Activity:
Only one stretch of the data is wanted: the line containing "tradičních stylů, Razor", the line containing "K dispozici s", and every line between them, copied exactly.
•••
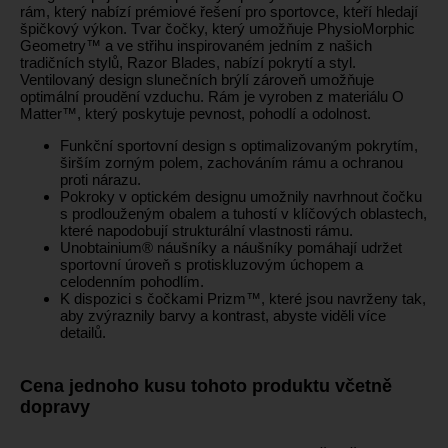
rám, který nabízí prémiové řešení pro sportovce, kteří hledají
špičkový výkon. Tvar čočky, který umožňuje PhysioMorphic
Geometry™ a ve střihu inspirovaném jedním z našich
tradičních stylů, Razor Blades, nabízí pokrytí a styl.
Ventilovaný design slunečních brýlí zároveň umožňuje
optimální proudění vzduchu. Rám je vyroben z materiálu O
Matter™, který poskytuje pevnost, pohodlí a odolnost.
Funkční sportovní design s optimalizovaným pokrytím,
širším zorným polem, zachováním rámu a ochranou
proti nárazu.
Pokroky v optickém designu umožnily navrhnout čočku
s prodlouženým obalem a tuhostí v klíčových oblastech,
které napodobují strukturální vlastnosti rámu.
Unobtainium® náušníky a náušníky pomáhají udržet
sportovní úroveň s protiskluzovým úchopem a
celodenním pohodlím.
K dispozici s čočkami Prizm™, které jsou navrženy tak,
aby zvýraznily barvy a kontrast, abyste viděli více
detailů.
Cena jednoho kusu tohoto produktu včetně
dopravy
•••
Completed exercise:
tradičních stylů, Razor Blades, nabízí pokrytí a styl.
Ventilovaný design slunečních brýlí zároveň umožňuje
optimální proudění vzduchu. Rám je vyroben z materiálu O
Matter™, který poskytuje pevnost, pohodlí a odolnost.
Funkční sportovní design s optimalizovaným pokrytím,
širším zorným polem, zachováním rámu a ochranou
proti nárazu.
Pokroky v optickém designu umožnily navrhnout čočku
s prodlouženým obalem a tuhostí v klíčových oblastech,
které napodobují strukturální vlastnosti rámu.
Unobtainium® náušníky a náušníky pomáhají udržet
sportovní úroveň s protiskluzovým úchopem a
celodenním pohodlím.
K dispozici s čočkami Prizm™, které jsou navrženy tak,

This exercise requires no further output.